If you take the concept “surreal black fable about gentrification in the Bay Area,” then go as far away from Sorry to Bother You as you can get on foot in an afternoon, always keeping If Beale Street Could Talk in your line of sight, you might land in the neighborhood of The Last Black Man in San Francisco. I liked this movie quite a bit. It was strange in ways I enjoyed, and strange in others that felt more like the growing pangs of a directorial debut. The first was in some of the details, and the second in the story structure, which I would have pushed them on. The pacing gets too airy in the back half, the focus widening in a way that was intended to bring more into the frame but I felt just made everything a bit fuzzier, and would have made a case that they stay more narrowly focused in favor of stronger clarity. Just stay tight on that house, it’s such an anchor; the set and the stakes and framing all wrapped up in one big old Victorian in the Mission.
But god, is this ever a visually gorgeous film. The opening sequence of Jimmy and Montgomery traveling through the city is breathtaking—luminous light, this grand yet frayed-edged horn score, that one slow motion effect where it’s like you’re moving around someone in a tableau (I looove thaaaat). Honestly, if they’d kept up the sheer glowing artistry of the first 10 or so minutes throughout the whole piece, that might not have even been a good thing! I might have passed out.
The cinematography does maintain a baseline of high beauty throughout though, with a loving Portrait mode focus length, and colors that made the whole city look the way summer days look when I’m wearing my nice polarized sunglasses. And this is good—it is a movie about beauty in many ways. About the longing for a beautiful, physical thing, something whose beauty you can maintain with your own two hands and thus share in it. I think the style was in harmony with the substance there. And not just because I sure did like resting my eyes on the warm color scheme of the two leads’ costumes, which they wear day in day out, like picture book characters.

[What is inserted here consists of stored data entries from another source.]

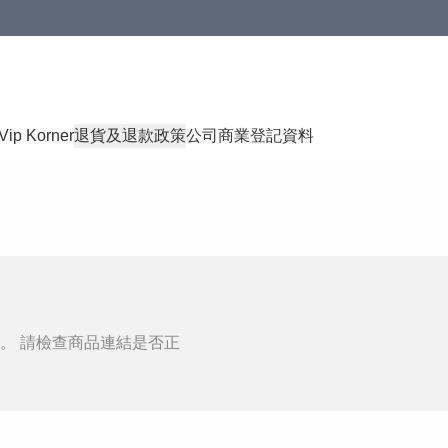
Vip Korner
退貨及退款政策
公司商業登記資料
。 請檢查商品連結是否正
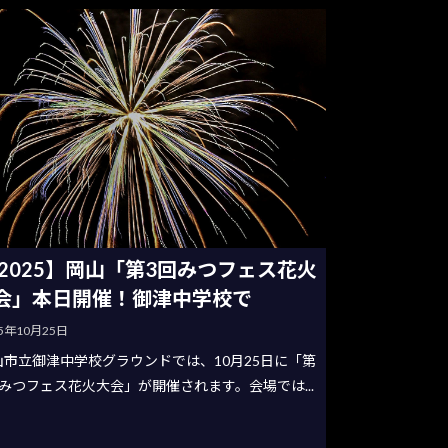
2025】岡山「第3回みつフェス花火
会」本日開催！御津中学校で
25年10月25日
山市立御津中学校グラウンドでは、10月25日に「第
回みつフェス花火大会」が開催されます。会場では...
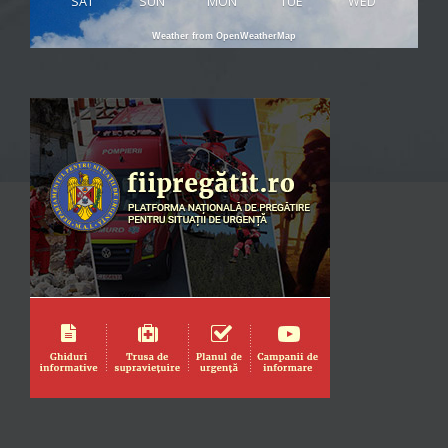
SAT
SUN
MON
TUE
WED
Weather from OpenWeatherMap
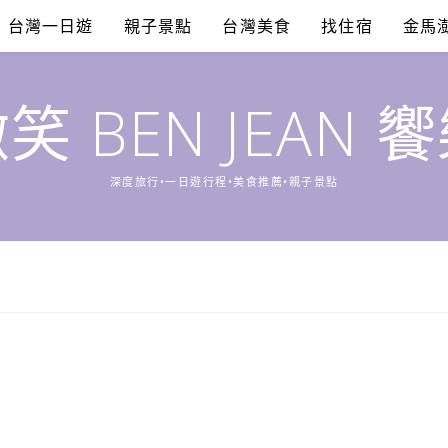
台灣一日遊
親子景點
台灣美食
找住宿
金馬
笑 BEN JEAN 
深度旅行•一日遊行程•美食推薦•親子景點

So yes, The Last Black Man in San Francisco does have some flaws, but it looks good, and it feels good, too. Some of the messaging may have a clumsy delivery, but it’s still sincerely intended and moving, with enough wry humor to give texture to this elegiac love letter to a city passing away, and those it leaves as survivors. It also has a truly fantastic trailer, like this is the kind of trailer that can make you believe in Movies, full stop.